For this exercise, write out each entry below exactly, omitting the images.

* Provided records *
* * * * * * * * *
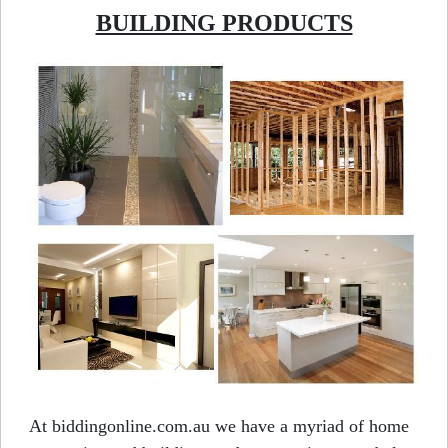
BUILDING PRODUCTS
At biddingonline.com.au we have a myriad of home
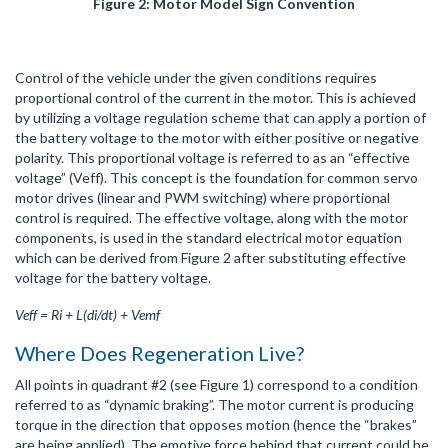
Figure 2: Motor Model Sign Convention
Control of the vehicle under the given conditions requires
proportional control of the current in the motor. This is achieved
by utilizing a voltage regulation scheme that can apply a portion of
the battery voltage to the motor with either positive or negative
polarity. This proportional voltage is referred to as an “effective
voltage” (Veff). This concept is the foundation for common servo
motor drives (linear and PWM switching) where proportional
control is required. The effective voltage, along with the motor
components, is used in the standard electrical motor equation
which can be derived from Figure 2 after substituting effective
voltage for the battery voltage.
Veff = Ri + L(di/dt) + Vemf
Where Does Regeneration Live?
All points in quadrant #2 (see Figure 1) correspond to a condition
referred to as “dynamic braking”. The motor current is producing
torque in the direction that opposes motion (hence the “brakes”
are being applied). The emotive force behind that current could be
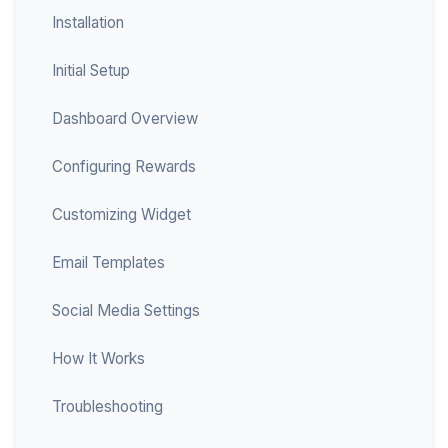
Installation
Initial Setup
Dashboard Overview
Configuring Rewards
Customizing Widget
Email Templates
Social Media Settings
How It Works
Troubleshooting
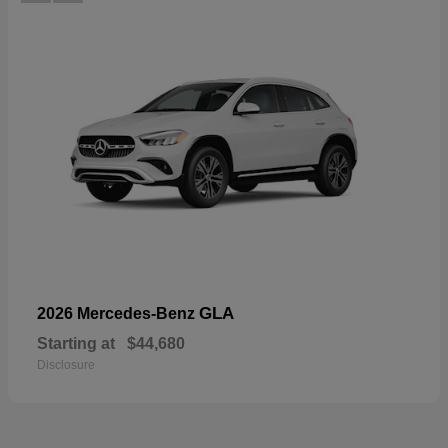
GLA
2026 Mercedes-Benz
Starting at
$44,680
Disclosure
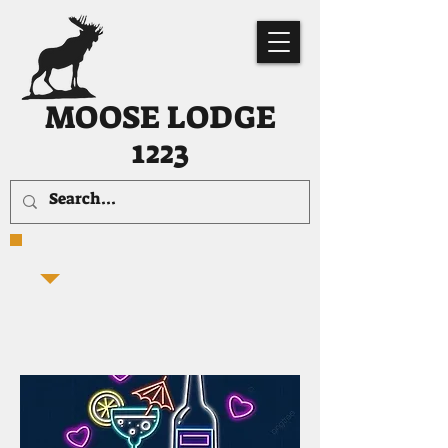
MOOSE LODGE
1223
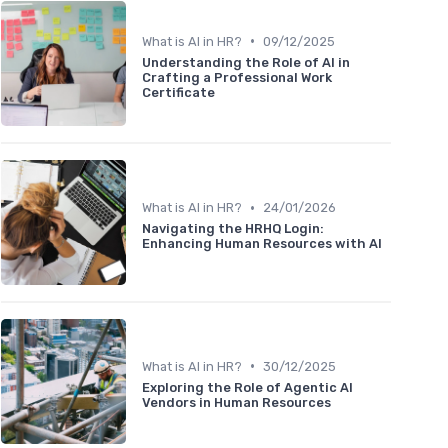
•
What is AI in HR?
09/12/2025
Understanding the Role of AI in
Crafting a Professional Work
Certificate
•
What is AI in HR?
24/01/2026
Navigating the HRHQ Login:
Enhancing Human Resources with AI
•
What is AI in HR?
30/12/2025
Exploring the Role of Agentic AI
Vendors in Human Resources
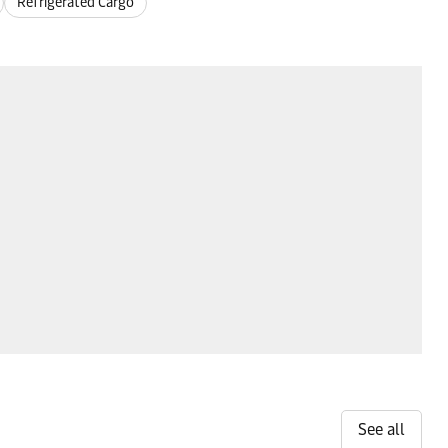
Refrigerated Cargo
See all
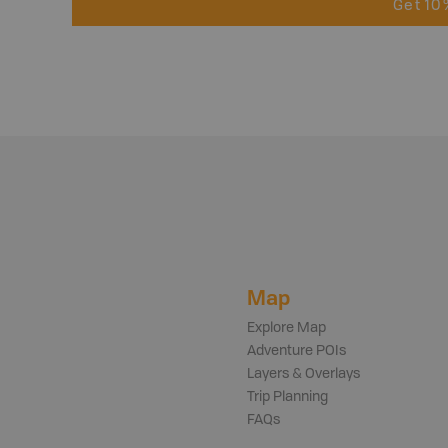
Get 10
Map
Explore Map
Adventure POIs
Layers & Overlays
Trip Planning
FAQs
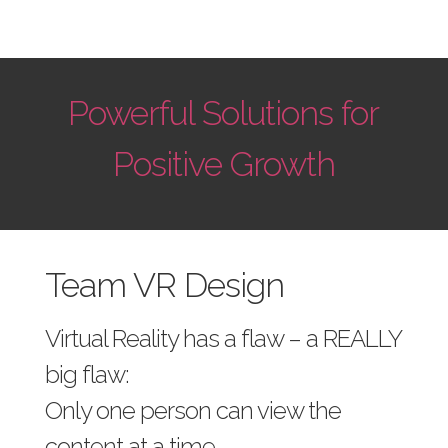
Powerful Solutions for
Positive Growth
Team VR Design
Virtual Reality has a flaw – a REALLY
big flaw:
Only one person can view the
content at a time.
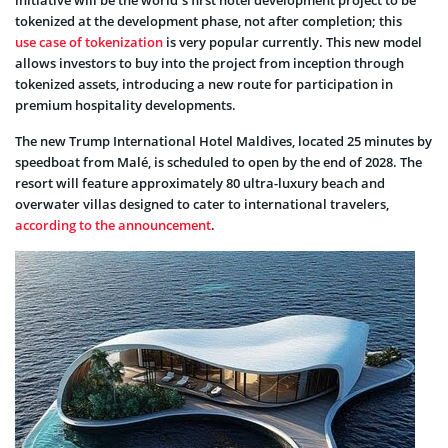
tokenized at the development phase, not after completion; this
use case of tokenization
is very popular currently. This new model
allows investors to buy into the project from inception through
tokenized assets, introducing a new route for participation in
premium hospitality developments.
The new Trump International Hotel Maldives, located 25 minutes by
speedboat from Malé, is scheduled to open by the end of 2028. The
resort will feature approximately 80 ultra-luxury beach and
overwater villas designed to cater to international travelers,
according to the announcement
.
* * * * * * * * *
* Written solution *
BUILDING PRODUCTS
At biddingonline.com.au we have a myriad of home
Figure 2: Motor Model Sign Convention
Control of the vehicle under the given conditions requires
proportional control of the current in the motor. This is achieved
by utilizing a voltage regulation scheme that can apply a portion of
the battery voltage to the motor with either positive or negative
polarity. This proportional voltage is referred to as an “effective
voltage” (Veff). This concept is the foundation for common servo
motor drives (linear and PWM switching) where proportional
control is required. The effective voltage, along with the motor
components, is used in the standard electrical motor equation
which can be derived from Figure 2 after substituting effective
voltage for the battery voltage.
Veff = Ri + L(di/dt) + Vemf
Where Does Regeneration Live?
All points in quadrant #2 (see Figure 1) correspond to a condition
referred to as “dynamic braking”. The motor current is producing
torque in the direction that opposes motion (hence the “brakes”
are being applied). The emotive force behind that current could be
Installation
Initial Setup
Dashboard Overview
Configuring Rewards
Customizing Widget
Email Templates
Social Media Settings
How It Works
Troubleshooting
GLA
2026 Mercedes-Benz
Starting at
$44,680
Disclosure
MOOSE LODGE
1223
•
What is AI in HR?
09/12/2025
Understanding the Role of AI in
Crafting a Professional Work
Certificate
•
What is AI in HR?
24/01/2026
Navigating the HRHQ Login:
Enhancing Human Resources with AI
•
What is AI in HR?
30/12/2025
Exploring the Role of Agentic AI
Vendors in Human Resources
Refrigerated Cargo
See all
Get 10
Map
Explore Map
Adventure POIs
Layers & Overlays
Trip Planning
FAQs
Powerful Solutions for
Positive Growth
Team VR Design
Virtual Reality has a flaw – a REALLY
big flaw:
Only one person can view the
content at a time.
tokenized at the development phase, not after completion; this
use case of tokenization
is very popular currently. This new model
allows investors to buy into the project from inception through
tokenized assets, introducing a new route for participation in
premium hospitality developments.
The new Trump International Hotel Maldives, located 25 minutes by
speedboat from Malé, is scheduled to open by the end of 2028. The
resort will feature approximately 80 ultra-luxury beach and
overwater villas designed to cater to international travelers,
according to the announcement
.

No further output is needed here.